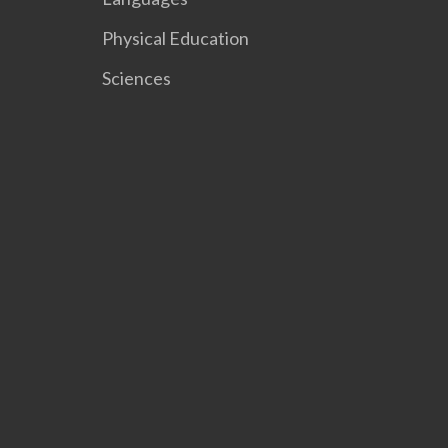
Physical Education
Sciences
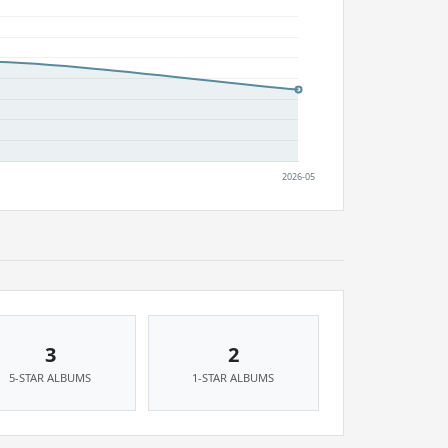
3
2
5-STAR ALBUMS
1-STAR ALBUMS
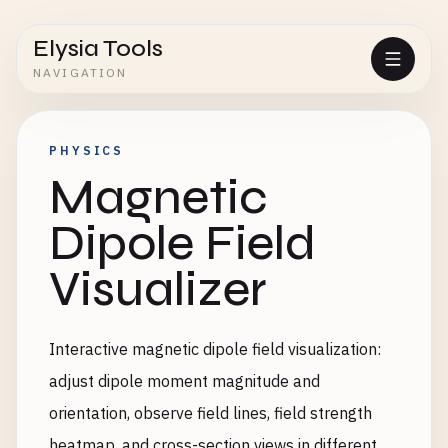
Elysia Tools
NAVIGATION
PHYSICS
Magnetic
Dipole Field
Visualizer
Interactive magnetic dipole field visualization:
adjust dipole moment magnitude and
orientation, observe field lines, field strength
heatmap, and cross-section views in different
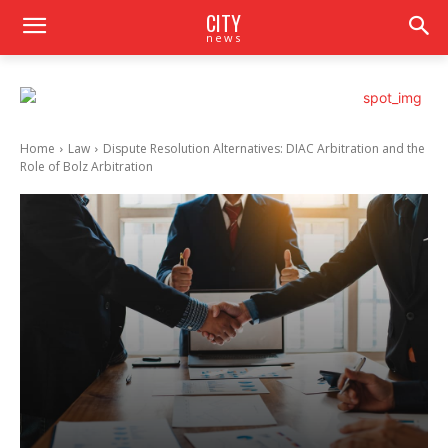
CITY
news
Home
Law
Dispute Resolution Alternatives: DIAC Arbitration and the
Role of Bolz Arbitration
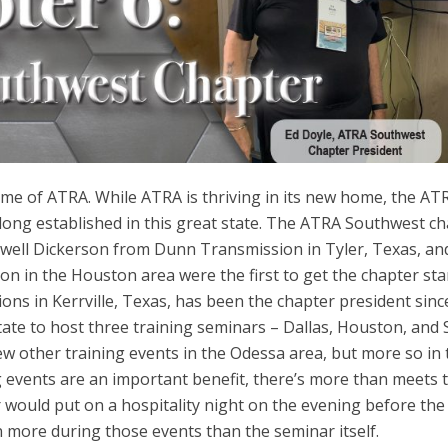
me of ATRA. While ATRA is thriving in its new home, the AT
ong established in this great state. The ATRA Southwest c
. Ewell Dickerson from Dunn Transmission in Tyler, Texas, an
n in the Houston area were the first to get the chapter sta
ns in Kerrville, Texas, has been the chapter president sinc
tate to host three training seminars – Dallas, Houston, and
w other training events in the Odessa area, but more so in 
ng events are an important benefit, there’s more than meets 
r would put on a hospitality night on the evening before the
 more during those events than the seminar itself.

Assignment:
Print exactly the first line of the entries and every line after it through the one that contains "Dispute Resolution Alternatives: DIAC", leaving the pictures out.

Output of the task:
Physical Education
Sciences
3
2
5-STAR ALBUMS
1-STAR ALBUMS
Elysia Tools
NAVIGATION
PHYSICS
Magnetic
Dipole Field
Visualizer
Interactive magnetic dipole field visualization:
adjust dipole moment magnitude and
orientation, observe field lines, field strength
heatmap, and cross-section views in different
CITY
news
Home
Law
Dispute Resolution Alternatives: DIAC Arbitration and the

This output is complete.